ENTRIES SHOWN:
=== Begin Enclosure ===

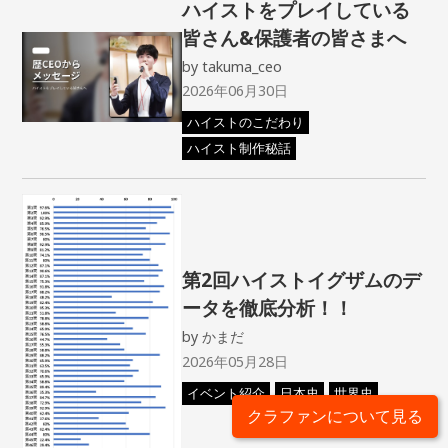
ハイストをプレイしている
皆さん&保護者の皆さまへ
by
takuma_ceo
2026年06月30日
ハイストのこだわり
ハイスト制作秘話
第2回ハイストイグザムのデ
ータを徹底分析！！
by
かまだ
2026年05月28日
イベント紹介
日本史
世界史
クラファンについて見る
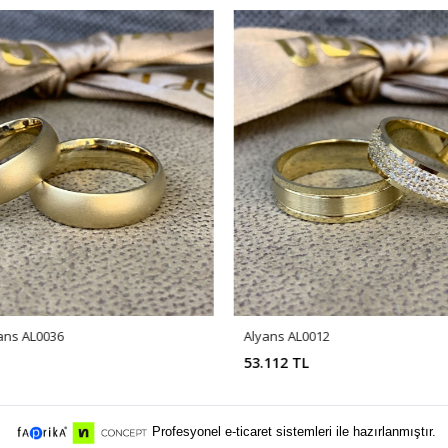
ans AL0036
Alyans AL0012
53.112 TL
Profesyonel e-ticaret sistemleri ile hazırlanmıştır.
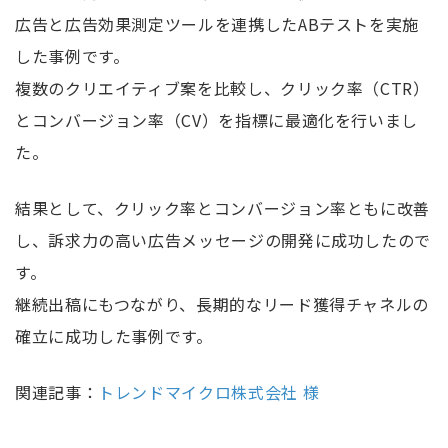
広告と広告効果測定ツールを連携したABテストを実施
した事例です。
複数のクリエイティブ案を比較し、クリック率（CTR）
とコンバージョン率（CV）を指標に最適化を行いまし
た。
結果として、クリック率とコンバージョン率ともに改善
し、訴求力の高い広告メッセージの開発に成功したので
す。
継続出稿にもつながり、長期的なリード獲得チャネルの
確立に成功した事例です。
関連記事：
トレンドマイクロ株式会社 様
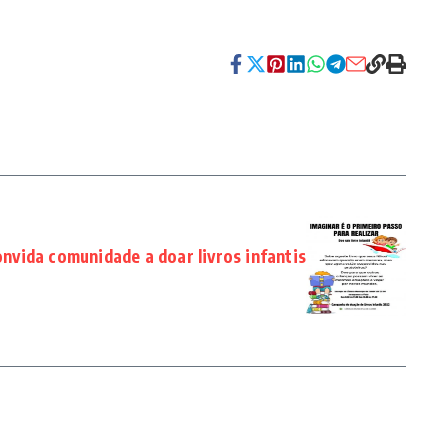
vida comunidade a doar livros infantis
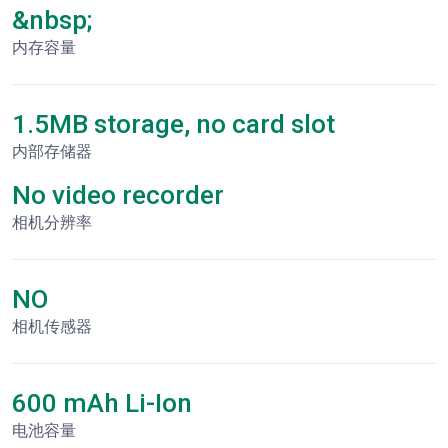
&nbsp;
内存容量
1.5MB storage, no card slot
内部存储器
No video recorder
相机分辨率
NO
相机传感器
600 mAh Li-Ion
电池容量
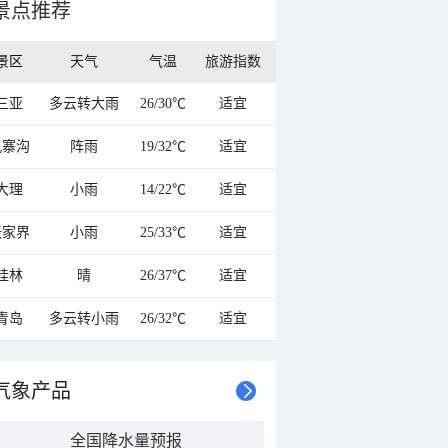
景点推荐
景区
天气
气温
旅游指数
三亚
多云转大雨
26/30℃
适宜
九寨沟
阵雨
19/32℃
适宜
大理
小雨
14/22℃
适宜
张家界
小雨
25/33℃
适宜
桂林
晴
26/37℃
适宜
青岛
多云转小雨
26/32℃
适宜
气象产品
全国降水量预报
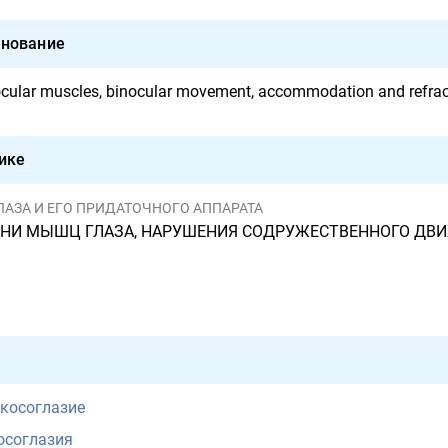
нование
ocular muscles, binocular movement, accommodation and refrac
ике
И ГЛАЗА И ЕГО ПРИДАТОЧНОГО АППАРАТА
И МЫШЦ ГЛАЗА, НАРУШЕНИЯ СОДРУЖЕСТВЕННОГО ДВИЖЕНИЯ ГЛАЗ, А
косоглазие
осоглазия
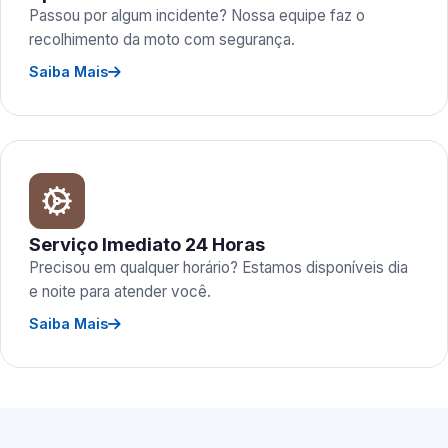
Passou por algum incidente? Nossa equipe faz o
recolhimento da moto com segurança.
Saiba Mais
Serviço Imediato 24 Horas
Precisou em qualquer horário? Estamos disponíveis dia
e noite para atender você.
Saiba Mais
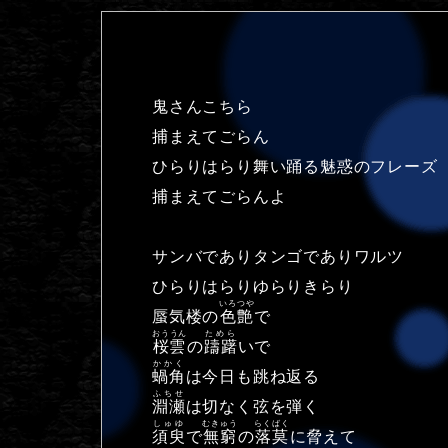
鬼さんこちら
捕まえてごらん
ひらりはらり舞い踊る魅惑のフレーズ
捕まえてごらんよ
サンバでありタンゴでありワルツ
ひらりはらりゆらりきらり
いろつや
蜃気楼の
色艶
で
おううん
ためら
桜雲
の
躊躇
いで
かかく
蝸角
は今日も跳ね返る
ふちせ
淵瀬
は切なく弦を弾く
しゅゆ
むきゅう
らくばく
須臾
で
無窮
の
落莫
に脅えて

=== End Enclosure ===

TASK DESCRIPTION:
Write out the listing above again, exactly, but with no pictures in the copy.

SOLUTION FOR THIS TASK:
ハイストをプレイしている
皆さん&保護者の皆さまへ
by
takuma_ceo
2026年06月30日
ハイストのこだわり
ハイスト制作秘話
第2回ハイストイグザムのデ
ータを徹底分析！！
by
かまだ
2026年05月28日
イベント紹介
日本史
世界史
クラファンについて見る
ans AL0036
Alyans AL0012
53.112 TL
Profesyonel e-ticaret sistemleri ile hazırlanmıştır.
広告と広告効果測定ツールを連携したABテストを実施
した事例です。
複数のクリエイティブ案を比較し、クリック率（CTR）
とコンバージョン率（CV）を指標に最適化を行いまし
た。
結果として、クリック率とコンバージョン率ともに改善
し、訴求力の高い広告メッセージの開発に成功したので
す。
継続出稿にもつながり、長期的なリード獲得チャネルの
確立に成功した事例です。
関連記事：
トレンドマイクロ株式会社 様
vida comunidade a doar livros infantis
&nbsp;
内存容量
1.5MB storage, no card slot
内部存储器
No video recorder
相机分辨率
NO
相机传感器
600 mAh Li-Ion
电池容量
景点推荐
景区
天气
气温
旅游指数
三亚
多云转大雨
26/30℃
适宜
九寨沟
阵雨
19/32℃
适宜
大理
小雨
14/22℃
适宜
张家界
小雨
25/33℃
适宜
桂林
晴
26/37℃
适宜
青岛
多云转小雨
26/32℃
适宜
气象产品
全国降水量预报
нование
ocular muscles, binocular movement, accommodation and refrac
ике
И ГЛАЗА И ЕГО ПРИДАТОЧНОГО АППАРАТА
И МЫШЦ ГЛАЗА, НАРУШЕНИЯ СОДРУЖЕСТВЕННОГО ДВИЖЕНИЯ ГЛАЗ, А
косоглазие
осоглазия
Passou por algum incidente? Nossa equipe faz o
recolhimento da moto com segurança.
Saiba Mais
Serviço Imediato 24 Horas
Precisou em qualquer horário? Estamos disponíveis dia
e noite para atender você.
Saiba Mais
鬼さんこちら
捕まえてごらん
ひらりはらり舞い踊る魅惑のフレーズ
捕まえてごらんよ
サンバでありタンゴでありワルツ
ひらりはらりゆらりきらり
いろつや
蜃気楼の
色艶
で
おううん
ためら
桜雲
の
躊躇
いで
かかく
蝸角
は今日も跳ね返る
ふちせ
淵瀬
は切なく弦を弾く
しゅゆ
むきゅう
らくばく
須臾
で
無窮
の
落莫
に脅えて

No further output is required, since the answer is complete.